- _Directions for this task_:
The first line of the entries and each line after it, through the one that contains "Поиск и покупка билетов — на Туту.ру", are to be duplicated exactly; no picture belongs in the copy.

━━━

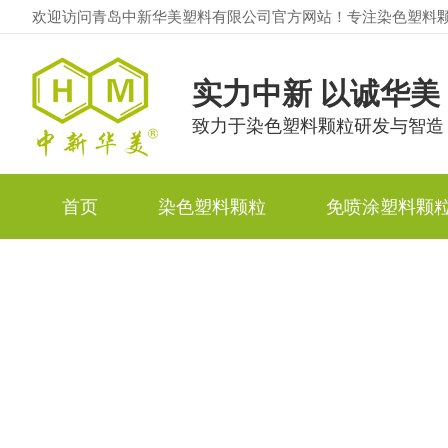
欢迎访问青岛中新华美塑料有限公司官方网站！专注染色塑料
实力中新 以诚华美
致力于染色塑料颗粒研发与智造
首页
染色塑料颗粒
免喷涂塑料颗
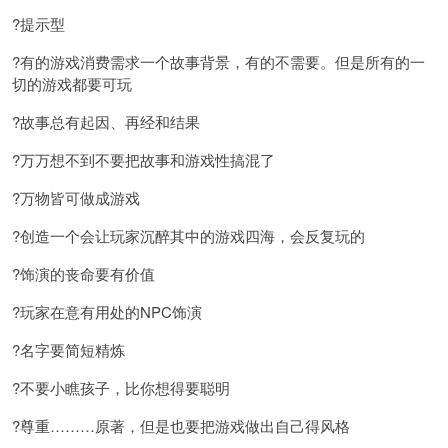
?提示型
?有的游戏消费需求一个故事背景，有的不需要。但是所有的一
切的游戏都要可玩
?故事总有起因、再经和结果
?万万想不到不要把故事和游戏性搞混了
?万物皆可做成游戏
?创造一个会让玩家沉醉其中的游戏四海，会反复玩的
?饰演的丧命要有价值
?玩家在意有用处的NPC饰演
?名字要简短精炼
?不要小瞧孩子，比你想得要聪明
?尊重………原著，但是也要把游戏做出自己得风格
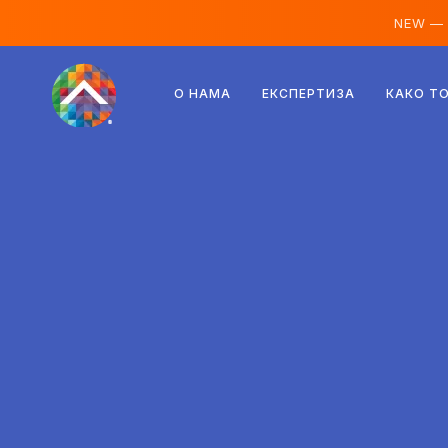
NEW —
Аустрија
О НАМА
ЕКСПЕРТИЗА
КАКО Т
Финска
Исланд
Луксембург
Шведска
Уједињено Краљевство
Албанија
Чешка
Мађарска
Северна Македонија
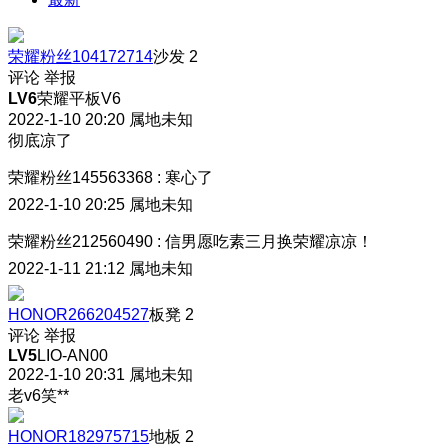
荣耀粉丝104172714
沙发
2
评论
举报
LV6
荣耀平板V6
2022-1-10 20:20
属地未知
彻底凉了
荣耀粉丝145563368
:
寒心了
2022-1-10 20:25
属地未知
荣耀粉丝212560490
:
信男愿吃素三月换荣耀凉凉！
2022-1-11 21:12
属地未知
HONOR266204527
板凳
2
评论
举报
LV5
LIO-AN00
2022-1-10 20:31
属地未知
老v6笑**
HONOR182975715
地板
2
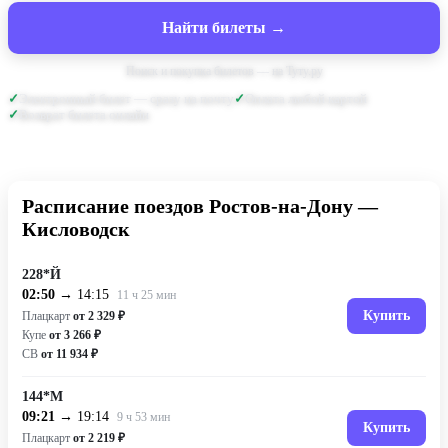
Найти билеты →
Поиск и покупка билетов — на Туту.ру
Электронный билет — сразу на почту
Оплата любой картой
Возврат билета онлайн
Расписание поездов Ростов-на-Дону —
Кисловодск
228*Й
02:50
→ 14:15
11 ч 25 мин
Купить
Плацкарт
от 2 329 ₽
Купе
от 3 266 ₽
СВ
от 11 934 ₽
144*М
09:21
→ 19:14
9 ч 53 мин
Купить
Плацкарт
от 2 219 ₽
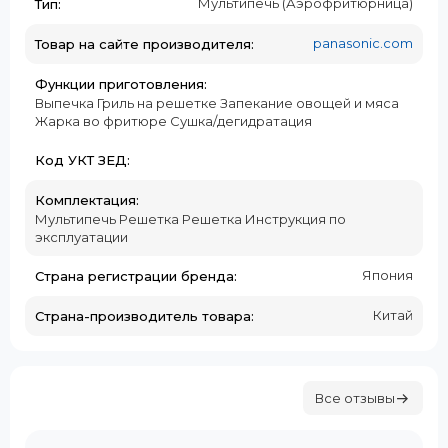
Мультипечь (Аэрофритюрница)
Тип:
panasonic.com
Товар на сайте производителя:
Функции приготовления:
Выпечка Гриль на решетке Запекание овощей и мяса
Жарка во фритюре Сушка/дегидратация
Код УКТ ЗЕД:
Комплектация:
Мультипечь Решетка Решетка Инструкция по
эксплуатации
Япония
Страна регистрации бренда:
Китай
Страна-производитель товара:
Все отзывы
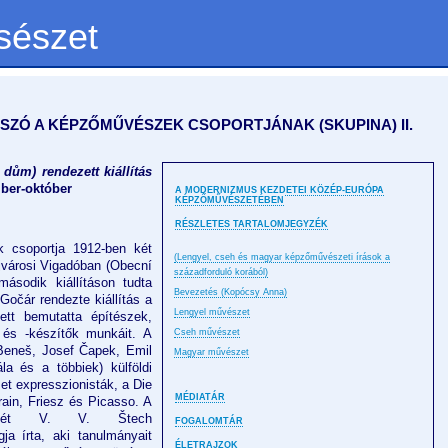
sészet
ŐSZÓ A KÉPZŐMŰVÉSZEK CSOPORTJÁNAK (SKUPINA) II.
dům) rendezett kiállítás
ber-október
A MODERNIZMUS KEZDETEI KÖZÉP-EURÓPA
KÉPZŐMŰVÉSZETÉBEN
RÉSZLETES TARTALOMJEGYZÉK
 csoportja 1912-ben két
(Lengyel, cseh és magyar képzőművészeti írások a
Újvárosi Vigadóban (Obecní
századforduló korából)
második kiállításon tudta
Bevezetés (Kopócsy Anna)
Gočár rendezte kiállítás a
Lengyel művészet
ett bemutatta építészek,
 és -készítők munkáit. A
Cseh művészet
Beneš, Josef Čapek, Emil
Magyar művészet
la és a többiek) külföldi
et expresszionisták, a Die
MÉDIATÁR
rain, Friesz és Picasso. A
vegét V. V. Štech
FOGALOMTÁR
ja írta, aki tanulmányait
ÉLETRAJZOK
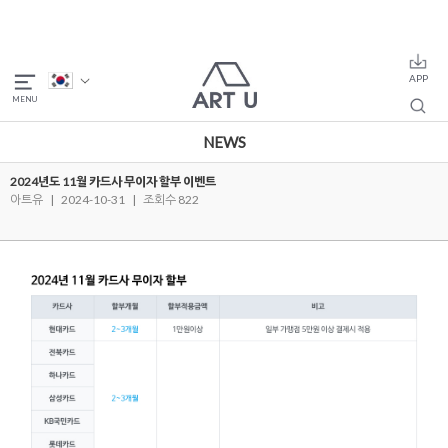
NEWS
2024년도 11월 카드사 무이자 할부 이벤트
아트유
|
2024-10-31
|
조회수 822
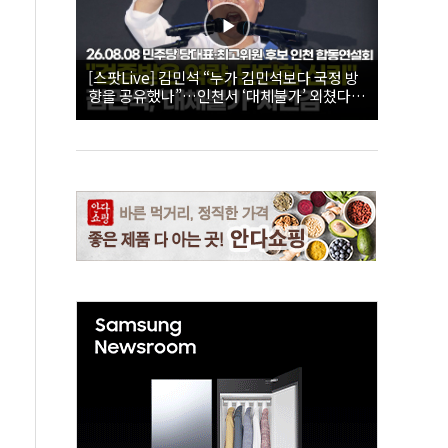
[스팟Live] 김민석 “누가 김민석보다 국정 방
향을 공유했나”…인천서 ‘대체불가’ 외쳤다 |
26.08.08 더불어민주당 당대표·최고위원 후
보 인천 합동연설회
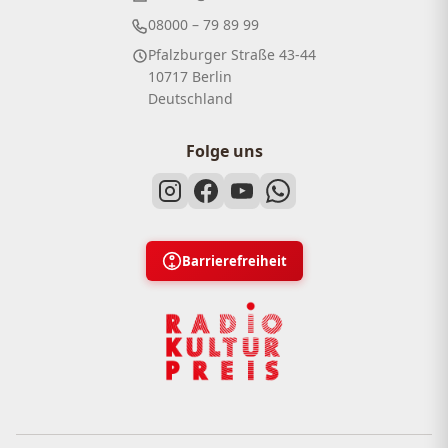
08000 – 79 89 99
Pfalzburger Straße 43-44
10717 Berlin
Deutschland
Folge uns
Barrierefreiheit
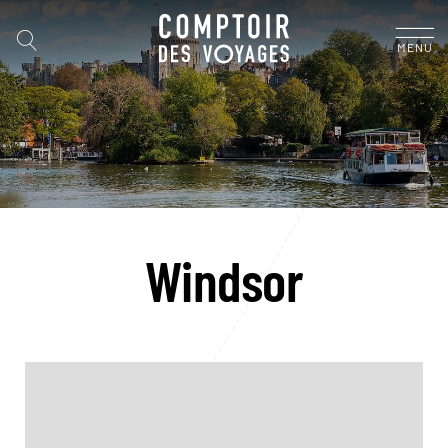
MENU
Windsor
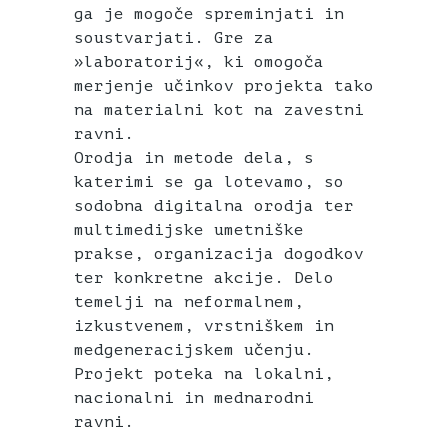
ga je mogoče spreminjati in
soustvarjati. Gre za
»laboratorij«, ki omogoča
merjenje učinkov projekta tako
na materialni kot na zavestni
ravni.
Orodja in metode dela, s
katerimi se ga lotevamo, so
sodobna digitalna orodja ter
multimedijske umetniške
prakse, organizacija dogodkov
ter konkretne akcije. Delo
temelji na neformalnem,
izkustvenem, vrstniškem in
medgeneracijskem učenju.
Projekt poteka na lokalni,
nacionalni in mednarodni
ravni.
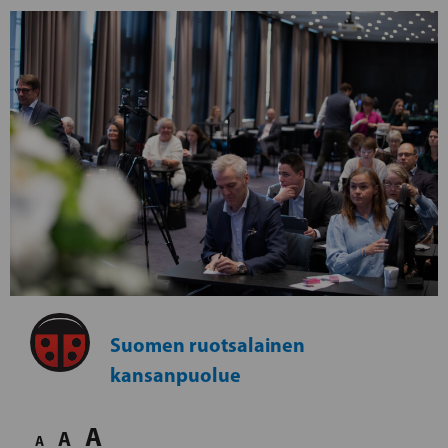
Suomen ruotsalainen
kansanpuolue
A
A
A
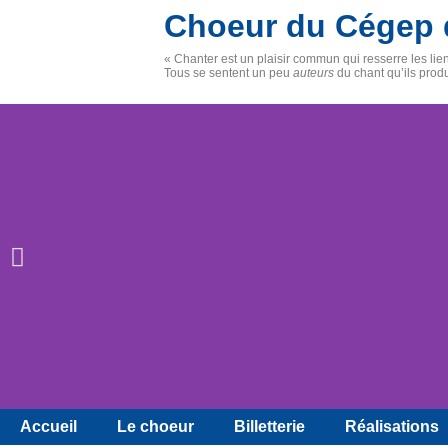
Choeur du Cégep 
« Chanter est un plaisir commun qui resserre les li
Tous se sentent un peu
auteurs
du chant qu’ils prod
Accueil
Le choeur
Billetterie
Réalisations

━━━

- _Result_:
欢迎访问青岛中新华美塑料有限公司官方网站！专注染色塑料
实力中新 以诚华美
致力于染色塑料颗粒研发与智造
首页
染色塑料颗粒
免喷涂塑料颗
?提示型
?有的游戏消费需求一个故事背景，有的不需要。但是所有的一
切的游戏都要可玩
?故事总有起因、再经和结果
?万万想不到不要把故事和游戏性搞混了
?万物皆可做成游戏
?创造一个会让玩家沉醉其中的游戏四海，会反复玩的
?饰演的丧命要有价值
?玩家在意有用处的NPC饰演
?名字要简短精炼
?不要小瞧孩子，比你想得要聪明
?尊重………原著，但是也要把游戏做出自己得风格
NEW —
Аустрија
О НАМА
ЕКСПЕРТИЗА
КАКО Т
Финска
Исланд
Луксембург
Шведска
Уједињено Краљевство
Албанија
Чешка
Мађарска
Северна Македонија
荣耀粉丝104172714
沙发
2
评论
举报
LV6
荣耀平板V6
2022-1-10 20:20
属地未知
彻底凉了
荣耀粉丝145563368
:
寒心了
2022-1-10 20:25
属地未知
荣耀粉丝212560490
:
信男愿吃素三月换荣耀凉凉！
2022-1-11 21:12
属地未知
HONOR266204527
板凳
2
评论
举报
LV5
LIO-AN00
2022-1-10 20:31
属地未知
老v6笑**
HONOR182975715
地板
2
Найти билеты →
Поиск и покупка билетов — на Туту.ру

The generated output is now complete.